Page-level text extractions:
---
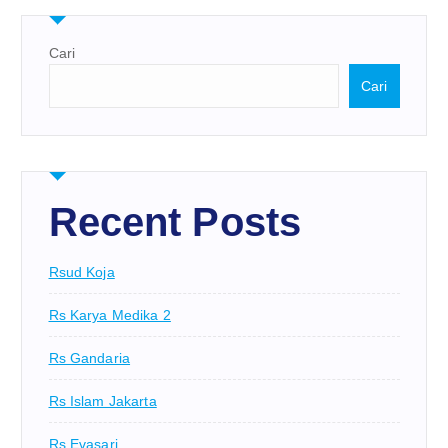
Cari
Cari
Recent Posts
Rsud Koja
Rs Karya Medika 2
Rs Gandaria
Rs Islam Jakarta
Rs Evasari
---
_Exercise description:_
For this exercise, return the records above in full and exactly, omitting the images.

_Task result:_
Cari
Cari
Recent Posts
Rsud Koja
Rs Karya Medika 2
Rs Gandaria
Rs Islam Jakarta
Rs Evasari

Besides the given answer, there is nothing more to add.